What’s more, those associations aren’t limited to a certain region of the globe. “Clear sky and clean water especially are things that we all experience universally,” Schloss says. “No matter where you are in the world, if it’s a clear, sunny day when it’s nice to be outside, the sky is blue. And water that’s clear is going to be bluish. That’s not to say that there aren’t cultural differences, because there are, but this prevalence of positive blue things seems to be somewhat consistent.”
This theory also sheds light on another pattern that’s emerged from the study of color preferences.
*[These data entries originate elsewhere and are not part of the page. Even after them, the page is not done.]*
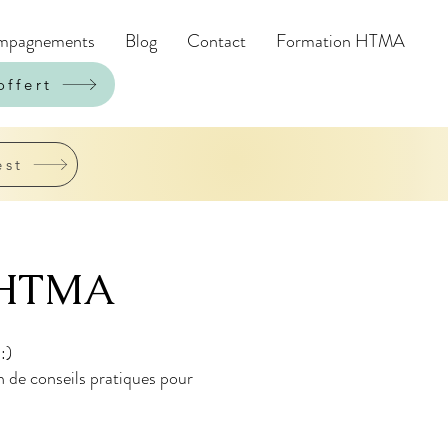
mpagnements
Blog
Contact
Formation HTMA
offert
est
st HTMA
:)
on de conseils pratiques pour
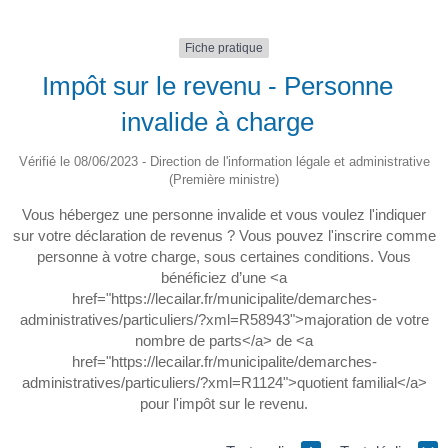
Fiche pratique
Impôt sur le revenu - Personne
invalide à charge
Vérifié le 08/06/2023 - Direction de l'information légale et administrative
(Première ministre)
Vous hébergez une personne invalide et vous voulez l'indiquer
sur votre déclaration de revenus ? Vous pouvez l'inscrire comme
personne à votre charge, sous certaines conditions. Vous
bénéficiez d’une <a
href="https://lecailar.fr/municipalite/demarches-
administratives/particuliers/?xml=R58943">majoration de votre
nombre de parts</a> de <a
href="https://lecailar.fr/municipalite/demarches-
administratives/particuliers/?xml=R1124">quotient familial</a>
pour l'impôt sur le revenu.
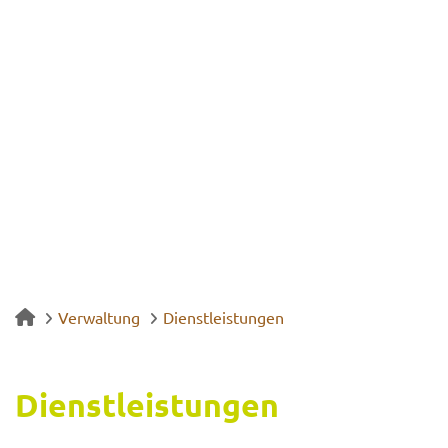
Verwaltung
Dienstleistungen
Dienst­leis­tun­gen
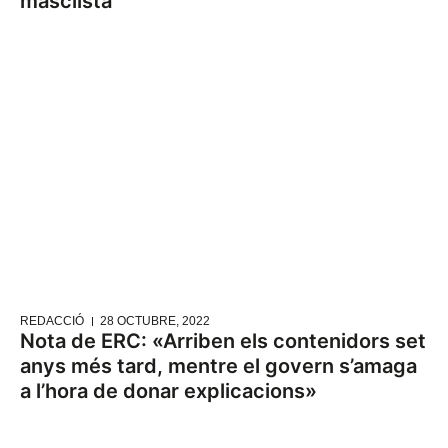
masclista”
REDACCIÓ
28 OCTUBRE, 2022
Nota de ERC: «Arriben els contenidors set
anys més tard, mentre el govern s’amaga
a l’hora de donar explicacions»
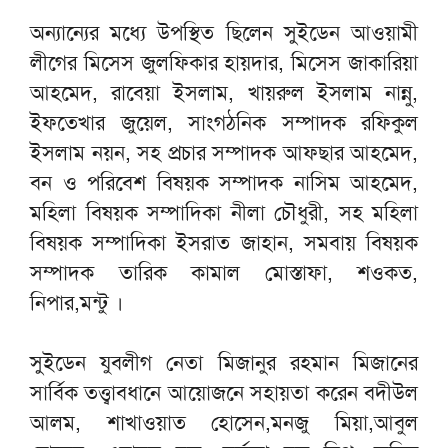
অন্যান্যের মধ্যে উপস্থিত ছিলেন সুইডেন আওয়ামী
লীগের মিসেস জুলফিকার হায়দার, মিসেস জাকারিয়া
আহমেদ, রাবেয়া ইসলাম, খায়রুল ইসলাম নান্নু,
ইফতেখার জুয়েল, সাংগঠনিক সম্পাদক রফিকুল
ইসলাম নয়ন, সহ প্রচার সম্পাদক আফছার আহমেদ,
বন ও পরিবেশ বিষয়ক সম্পাদক নাসিম আহমেদ,
মহিলা বিষয়ক সম্পাদিকা নীলা চৌধুরী, সহ মহিলা
বিষয়ক সম্পাদিকা ইসরাত জাহান, সমবায় বিষয়ক
সম্পাদক তারিক কামাল মোস্তাফা, শওকত,
নিপার,মন্টু ।
সুইডেন যুবলীগ নেতা মিজানুর রহমান মিজানের
সার্বিক তত্ত্বাবধানে আয়োজনে সহায়তা করেন বদীউল
আলম, শাখাওয়াত হোসেন,মনজু মিয়া,আবুল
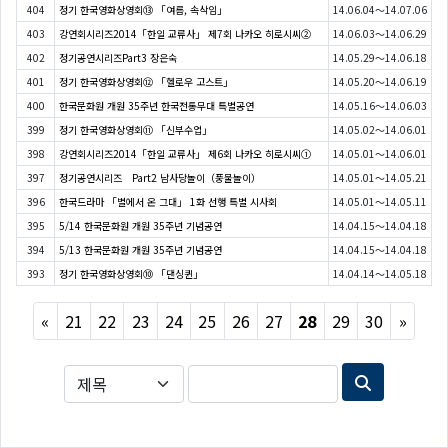
404
정기 한국영화상영회⑬ 「여름, 속삭임」
14.06.04～14.07.06
403
강연회시리즈2014「한일 교류사」 제7회 나카오 히로시씨②
14.06.03～14.06.29
402
정기공연시리즈Part3 장은숙
14.05.29～14.06.18
401
정기 한국영화상영회⑫ 「헬로우 고스트」
14.05.20～14.06.19
400
한국문화원 개원 35주년 한국전통무대 특별공연
14.05.16～14.06.03
399
정기 한국영화상영회⑪ 「신부수업」
14.05.02～14.06.01
398
강연회시리즈2014「한일 교류사」 제6회 나카오 히로시씨①
14.05.01～14.06.01
397
정기공연시리즈 Part2 남사당놀이（풍물놀이）
14.05.01～14.05.21
396
한국드라마 「별에서 온 그대」 1화 선행 특별 시사회
14.05.01～14.05.11
395
5/14 한국문화원 개원 35주년 기념공연
14.04.15～14.04.18
394
5/13 한국문화원 개원 35주년 기념공연
14.04.15～14.04.18
393
정기 한국영화상영회⑩ 「댄싱퀸」
14.04.14～14.05.18
Previous
Next
«
21
22
23
24
25
26
27
28
29
30
»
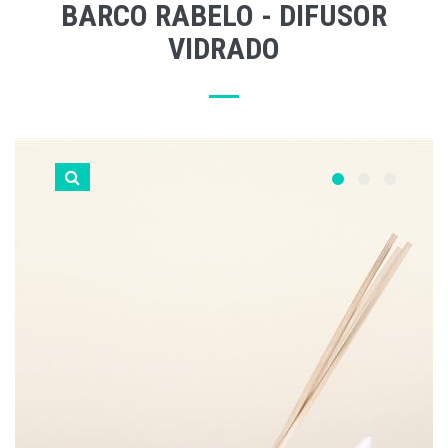
BARCO RABELO - DIFUSOR
VIDRADO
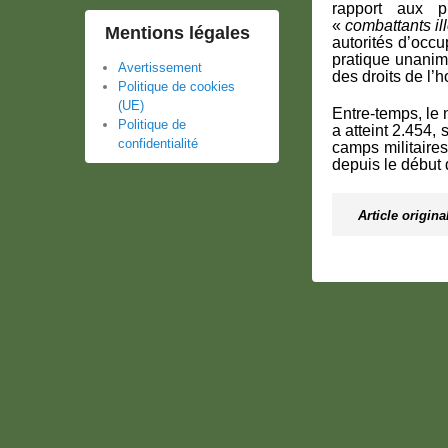
rapport aux p
«
combattants il
Mentions légales
autorités d’occu
pratique unani
Avertissement
des droits de l
Politique de cookies
(UE)
Entre-temps, le
Politique de
a atteint 2.454
confidentialité
camps militaires
depuis le début 
Article origina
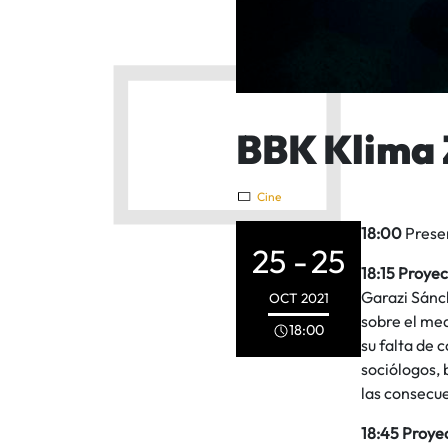
BBK Klima 
Cine
18:00
Prese
25 -
25
18:15 Proyec
Garazi Sánch
OCT
2021
sobre el med
18:00
su falta de 
sociólogos, 
las consecue
18:45 Proye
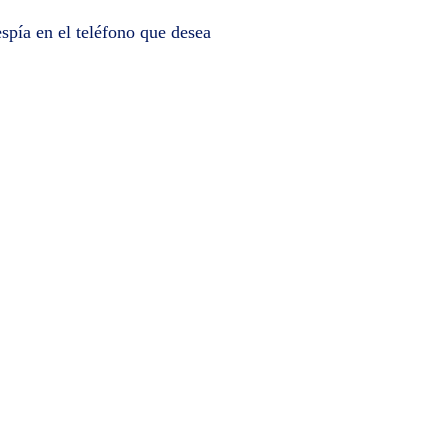
espía en el teléfono que desea
viados, las fotos recibidas y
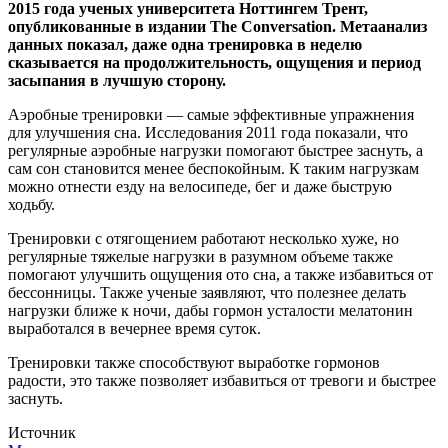
2015 года ученых университета Ноттингем Трент,
опубликованные в издании The Conversation. Метаанализ
данных показал, даже одна тренировка в неделю
сказывается на продолжительность, ощущения и период
засыпания в лучшую сторону.
Аэробные тренировки — самые эффективные упражнения
для улучшения сна. Исследования 2011 года показали, что
регулярные аэробные нагрузки помогают быстрее заснуть, а
сам сон становится менее беспокойным. К таким нагрузкам
можно отнести езду на велосипеде, бег и даже быструю
ходьбу.
Тренировки с отягощением работают несколько хуже, но
регулярные тяжелые нагрузки в разумном объеме также
помогают улучшить ощущения ото сна, а также избавиться от
бессонницы. Также ученые заявляют, что полезнее делать
нагрузки ближе к ночи, дабы гормон усталости мелатонин
выработался в вечернее время суток.
Тренировки также способствуют выработке гормонов
радости, это также позволяет избавиться от тревоги и быстрее
заснуть.
Источник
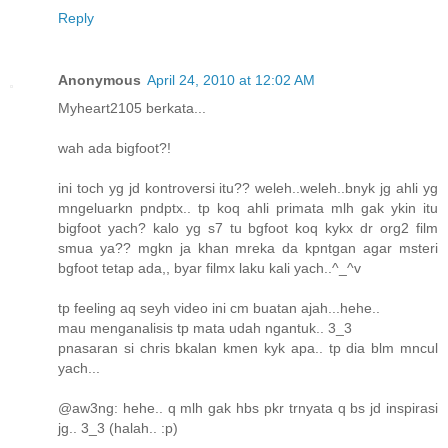
Reply
Anonymous
April 24, 2010 at 12:02 AM
Myheart2105 berkata...
wah ada bigfoot?!
ini toch yg jd kontroversi itu?? weleh..weleh..bnyk jg ahli yg
mngeluarkn pndptx.. tp koq ahli primata mlh gak ykin itu
bigfoot yach? kalo yg s7 tu bgfoot koq kykx dr org2 film
smua ya?? mgkn ja khan mreka da kpntgan agar msteri
bgfoot tetap ada,, byar filmx laku kali yach..^_^v
tp feeling aq seyh video ini cm buatan ajah...hehe..
mau menganalisis tp mata udah ngantuk.. 3_3
pnasaran si chris bkalan kmen kyk apa.. tp dia blm mncul
yach...
@aw3ng: hehe.. q mlh gak hbs pkr trnyata q bs jd inspirasi
jg.. 3_3 (halah.. :p)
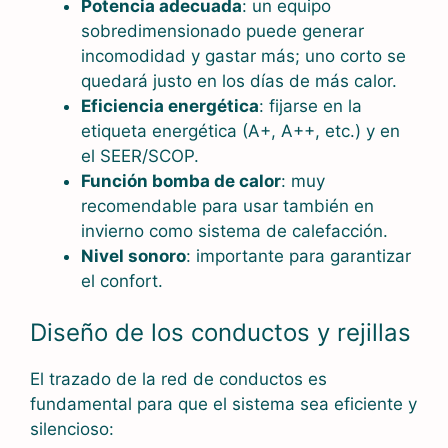
Potencia adecuada
: un equipo
sobredimensionado puede generar
incomodidad y gastar más; uno corto se
quedará justo en los días de más calor.
Eficiencia energética
: fijarse en la
etiqueta energética (A+, A++, etc.) y en
el SEER/SCOP.
Función bomba de calor
: muy
recomendable para usar también en
invierno como sistema de calefacción.
Nivel sonoro
: importante para garantizar
el confort.
Diseño de los conductos y rejillas
El trazado de la red de conductos es
fundamental para que el sistema sea eficiente y
silencioso:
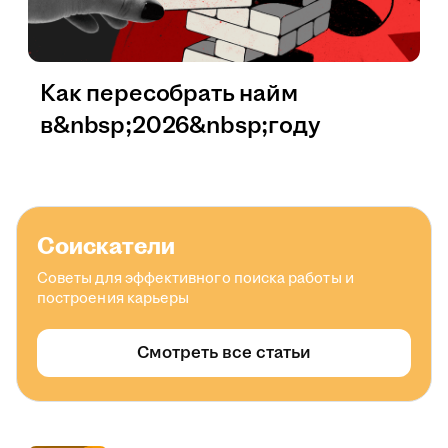
Как пересобрать найм
в&nbsp;2026&nbsp;году
Соискатели
Советы для эффективного поиска работы и
построения карьеры
Смотреть все статьи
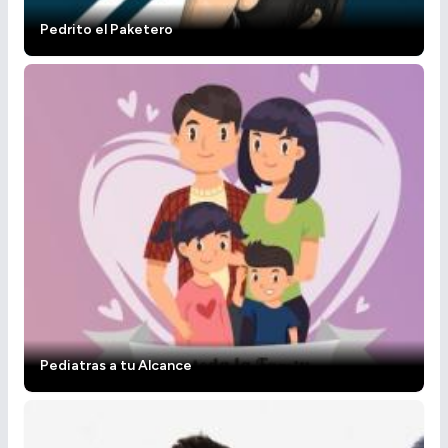
Pedrito el Paketero
Pediatras a tu Alcance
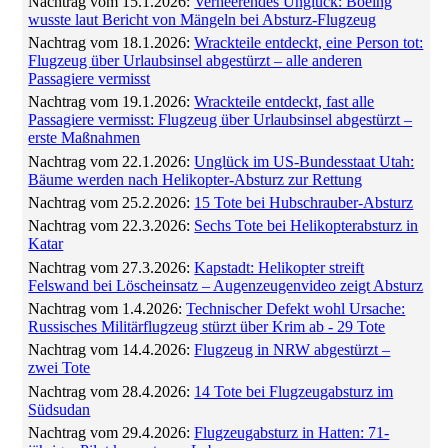
Nachtrag vom 15.1.2026:
Verheerendes Unglück: Boeing
wusste laut Bericht von Mängeln bei Absturz-Flugzeug
Nachtrag vom 18.1.2026:
Wrackteile entdeckt, eine Person tot:
Flugzeug über Urlaubsinsel abgestürzt – alle anderen
Passagiere vermisst
Nachtrag vom 19.1.2026:
Wrackteile entdeckt, fast alle
Passagiere vermisst: Flugzeug über Urlaubsinsel abgestürzt –
erste Maßnahmen
Nachtrag vom 22.1.2026:
Unglück im US-Bundesstaat Utah:
Bäume werden nach Helikopter-Absturz zur Rettung
Nachtrag vom 25.2.2026:
15 Tote bei Hubschrauber-Absturz
Nachtrag vom 22.3.2026:
Sechs Tote bei Helikopterabsturz in
Katar
Nachtrag vom 27.3.2026:
Kapstadt: Helikopter streift
Felswand bei Löscheinsatz – Augenzeugenvideo zeigt Absturz
Nachtrag vom 1.4.2026:
Technischer Defekt wohl Ursache:
Russisches Militärflugzeug stürzt über Krim ab - 29 Tote
Nachtrag vom 14.4.2026:
Flugzeug in NRW abgestürzt –
zwei Tote
Nachtrag vom 28.4.2026:
14 Tote bei Flugzeugabsturz im
Südsudan
Nachtrag vom 29.4.2026:
Flugzeugabsturz in Hatten: 71-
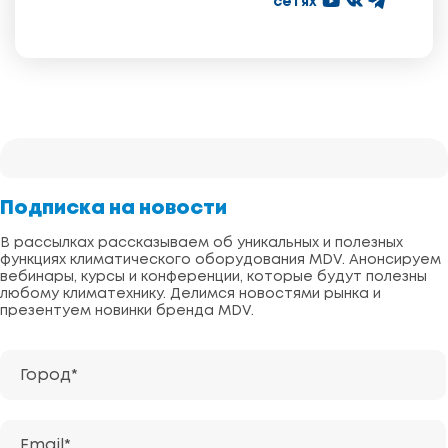
сетях
Подписка на новости
В рассылках рассказываем об уникальных и полезных
функциях климатического оборудования MDV. Анонсируем
вебинары, курсы и конференции, которые будут полезны
любому климатехнику. Делимся новостями рынка и
презентуем новинки бренда MDV.
Город*
Email*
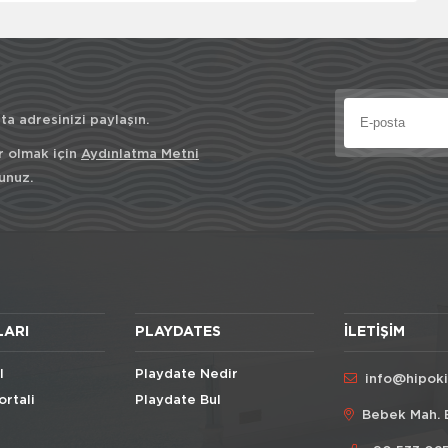
a adresinizi paylaşın.
r olmak için
Aydınlatma Metni
unuz.
LARI
PLAYDATES
İLETIŞIM
l
Playdate Nedir
info@hipok
ortali
Playdate Bul
Bebek Mah. 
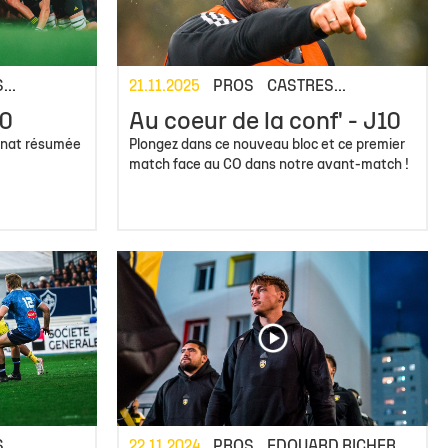
 14
tion Rugby Santé
Coloriages
École de Rugby
Catégorie U10
Jour de match
P 14
Liens Utiles
Contact Mécénat
Catégorie U8
Liens Utiles
vestec Champions Cup
Catégorie U6
Accès au Stade
...
21.11.2025
PROS
CASTRES...
vestec Champions Cup
Nos stages d'été
10
Au coeur de la conf' - J10
éral
nnat résumée
Plongez dans ce nouveau bloc et ce premier
match face au CO dans notre avant-match !
calendrier de la saison (ICAL)
...
22.11.2024
PROS
EDOUARD RICHER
Just as blues always come out on top in surveys, dark yellows almost always end up at the bottom. “These mustard-y, olive-y, vomit-y sort of colors, they’ve got some things that are positively associated with them,” Schloss notes, “but they have a lot of negative associations, too—biological waste and lots of gross things that I won’t go into right now.”
Schloss and Palmer’s theory also allows for variations between individuals—something that couldn’t be explained if preferences were hardwired into our DNA. Because, while the majority of people do prefer blue, there’s also a significant chunk of the population who most like red or green.
“The critical part of this is that it’s not any one thing that predicts preferences for color, it’s the summary of all the things that we’ve experienced in our lifetime,” Schloss says. “So the cool thing about this theory is that it can explain why color preferences differ between people—and why they change over time.”